Similarly, we solve for Hyderabad.

We get, PH = 120 – 4/3 QH as the price function.

TRH = PH * QH = 120 QH – 4/3(QH)2


Differentiating w.r.t. QH, MRH = 120 – 8/3 QH

The profit maximizing condition for Hyderabad is MRH = MC


Hence, 120-8/3 QH = 40
QH = 30 (1 mark)
Substituting in price function, PM = 80 Rs (1 mark)

His profits = TRM + TRH – TC


= 800 + 2400 – (100 + 1600)
= 1500 Rs (2 marks)

b) In case they have to charge same price, then the profit maximization condition should be
MC = AMR (Aggregated Marginal Revenue)

Adding the two demand curves to get Aggregate demand curve,

𝑄 = 𝑄𝐻 + 𝑄𝑀 = 120 − 𝑃

Where, P is the uniform price charged. TR = 120Q – Q2

Differentiating TR with respect to Q, to get MR and equating it to MC, we get

120 − 2𝑄 = 40
𝑄 = 40

Hence, he should charge price at Q = 40 ; where 𝑃 = 80Rs

Hence profits = TR – TC = 3200 – 1700 = Rs 1500 (Coincidentally, remains the same)


Problem 4
The (total) cost of production for Pro-fit, a fitness equipment manufacturing firm that produces
only dumbbells is given by TC=10,000+5q+q2/1000, where q is the quantity of dumbbells
produced. Out of the total fixed cost of Rs. 10,000, Rs. 7,500 can be avoided if the Pro-fit is not
producing at all. Pro-fit operates in a perfectly competitive environment. What is the supply
function for Pro-fit?

Supply is obtained as the upward sloping part of MC curve from the minimum point of AVC curve(shut
down point). Here, MC is a continuously upward sloping curve obtained as 5 + q/500.
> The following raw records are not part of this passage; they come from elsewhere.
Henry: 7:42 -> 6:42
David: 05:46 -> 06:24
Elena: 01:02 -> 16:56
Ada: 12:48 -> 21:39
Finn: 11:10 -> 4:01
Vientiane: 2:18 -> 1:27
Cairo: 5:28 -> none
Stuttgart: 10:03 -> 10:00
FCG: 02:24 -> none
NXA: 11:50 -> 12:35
AVC = 5 + q/1000 which has an intercept at 5 and is also an upward rising curve (hence minimum AVC
is at q = 0).

The supply curve is obtained as P = 5 + Q/500 (10 points)
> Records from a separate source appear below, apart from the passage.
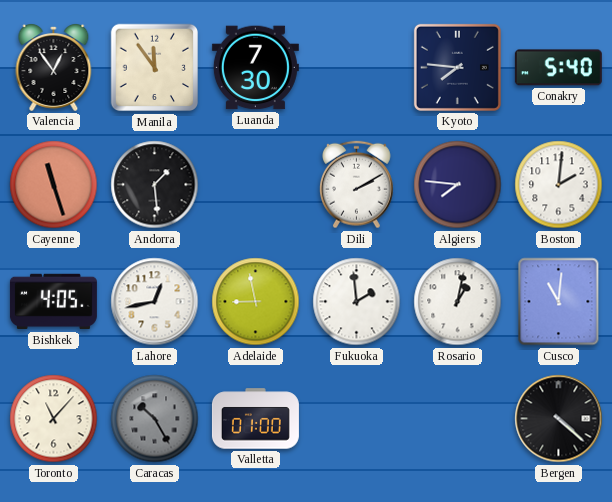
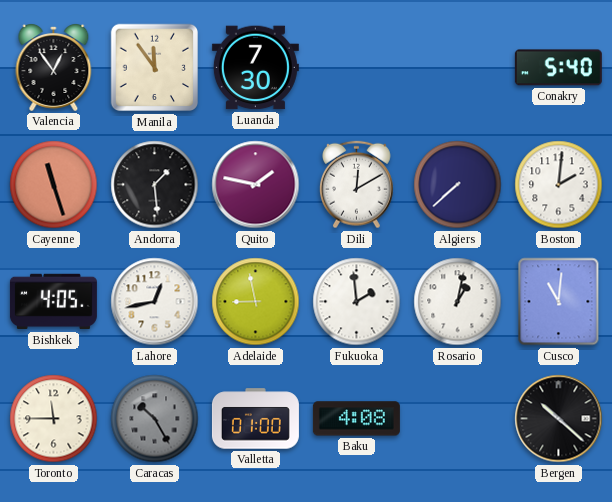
Kyoto: 7:46 -> none
Quito: none -> 1:47
Dili: 2:10 -> 12:10
Algiers: 7:46 -> 7:38
Toronto: 11:07 -> 11:45
Baku: none -> 4:08
Bergen: 4:22 -> 10:22
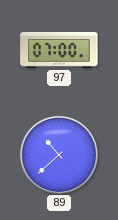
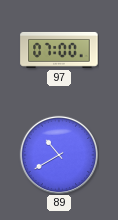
89: 10:38 -> 10:40
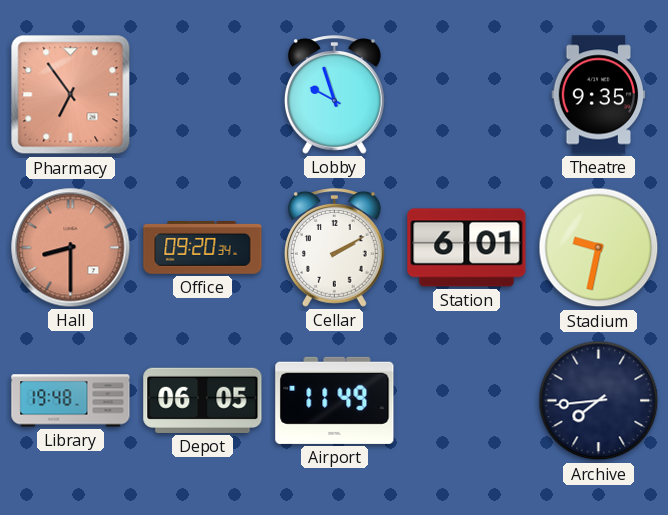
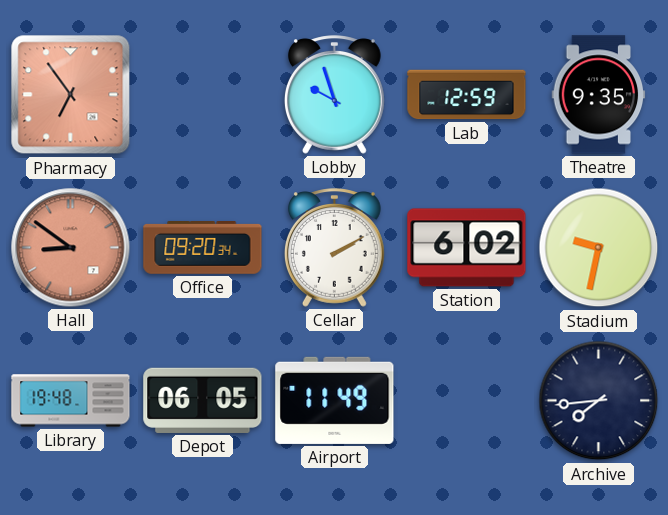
Lab: none -> 12:59
Hall: 8:30 -> 8:51
Station: 6:01 -> 6:02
Alternative Solution (If you consider avoidable costs – upward sloping AC curve)

If the producer wants to incorporate the avoidable costs (component of fixed cost other than sunk
cost/unavoidable cost), in his production decision i.e. to say, he would produce only if his average cost
(inclusive of avoidable fixed cost component) is recovered, then supply curve is obtained as the upward
sloping part of MC curve from the minimum point of AC curve.
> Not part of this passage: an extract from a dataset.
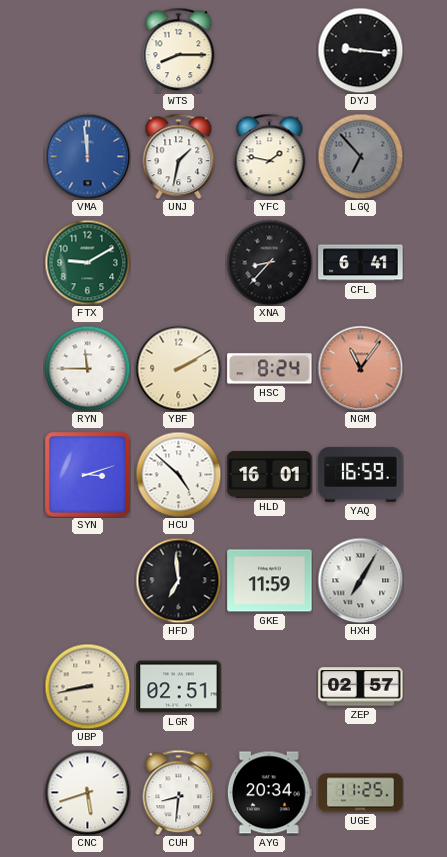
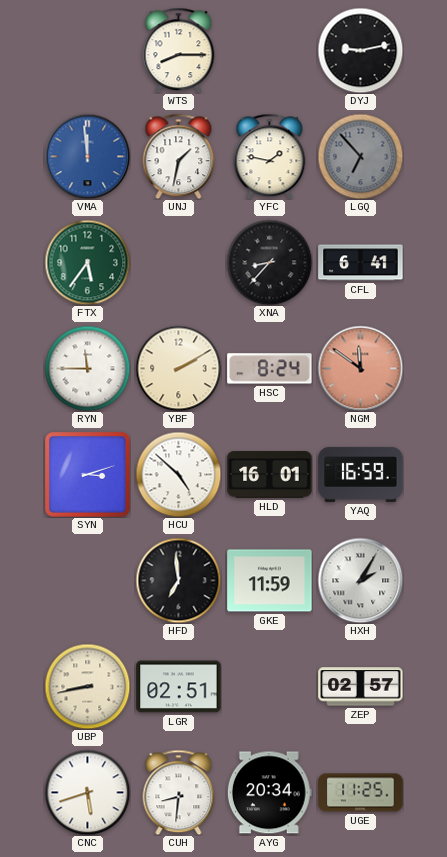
DYJ: 9:16 -> 9:13
FTX: 9:10 -> 5:36
NGM: 11:06 -> 11:51
HXH: 7:05 -> 2:05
Find AC and then minimum of AC

TC = 7500 + 5q + q2/1000 (only avoidable cost is considered)

AC = 7500/q + 5 + q/1000

Min of AC is obtained at q = 2739 (rounded off)

Thus, the supply curve in this case is given as:

MC = P = 5 + q/500 for q >= 2739 (minimum of AC)

MC = P = 10.478 at q = 0 (value of P obtained by substituting q = 2739 in function of MC)

Note: Unavoidable costs or sunk costs are the component of cost which is never recovered / incurred
even if q = 0. Hence, producers do not take this into consideration while making supply decision.